Famous Scientists and their Inventions - Grace Hopper
Born: 9th December 1906 - Died: 1st January 1992
Grace Murray Hopper was born in December 1906 to parents Walter Fletcher Murray and Mary Campbell Van Horne. In 1928 she graduated from Vassar College with a B.A in mathematics and physics before achieving her M.A (1930) and PhD (1934) at Yale University. Her early career was spent teaching mathematics at Vassar College until 1943 when she joined the Naval Reserve.
In 1944 she was assigned to the Bureau of Ordnance's Computation Project which was based in Harvard University, where she helped work on the Mark I, which was the worlds first large-scale automatic calculator and the first step towards the computers that we use today. During her time on this project, there were unexplained errors that would occur while the Mark I was operating, this was due to moths flying into the circuitry. During this time, Grace coined the terms 'Bug' and 'Debugging' which are still used in programming today.
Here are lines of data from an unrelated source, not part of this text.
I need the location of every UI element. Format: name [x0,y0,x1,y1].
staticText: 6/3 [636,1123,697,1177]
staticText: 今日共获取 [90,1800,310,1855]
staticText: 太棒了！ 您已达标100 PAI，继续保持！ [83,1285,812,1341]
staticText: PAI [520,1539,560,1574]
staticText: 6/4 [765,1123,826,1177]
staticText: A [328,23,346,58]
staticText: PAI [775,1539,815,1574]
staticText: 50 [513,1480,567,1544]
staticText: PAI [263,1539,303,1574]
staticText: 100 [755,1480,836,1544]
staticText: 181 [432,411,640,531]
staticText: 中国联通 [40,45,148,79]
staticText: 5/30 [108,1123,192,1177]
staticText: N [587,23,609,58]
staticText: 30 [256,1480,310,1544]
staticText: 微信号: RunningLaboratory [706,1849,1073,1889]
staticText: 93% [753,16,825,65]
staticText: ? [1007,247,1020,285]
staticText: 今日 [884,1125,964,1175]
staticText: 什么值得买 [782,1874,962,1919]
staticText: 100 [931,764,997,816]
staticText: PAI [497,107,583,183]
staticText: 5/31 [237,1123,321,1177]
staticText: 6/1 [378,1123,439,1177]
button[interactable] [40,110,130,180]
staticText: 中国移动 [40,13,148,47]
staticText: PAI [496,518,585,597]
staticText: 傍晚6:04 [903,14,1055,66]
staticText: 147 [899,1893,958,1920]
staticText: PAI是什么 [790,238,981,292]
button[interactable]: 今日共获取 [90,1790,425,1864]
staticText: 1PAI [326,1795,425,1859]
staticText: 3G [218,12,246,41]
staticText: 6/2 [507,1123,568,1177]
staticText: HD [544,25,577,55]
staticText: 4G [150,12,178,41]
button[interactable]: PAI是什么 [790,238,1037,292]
In 1949 she joined the Eckert-Mauchly Computer Corporation and helped develop the UNIVAC I, a competitor to the Mark I. During development Grace recommended they develop a new computer programming language which would allow programmers to type using English rather than symbols. This led to her starting to create her own compiler in 1952, this allowed for computers and programmers to start moving away from arithmetic and allowing for other things like data processing. This was the start of the COBOL language, which is still used today for data processing.
In 1954 Grace's department released two of the first compiler-based programming languages MATH-MATIC and FLOW-MATIC. Later in 1959, she helped work as a consultant on a committee that helped further design and develop the COBOL language.
Grace worked as the Director of the Navy Programming Languages Group where she helped design and develop validation software for COBOL and the compiler it used as part of a standardisation program.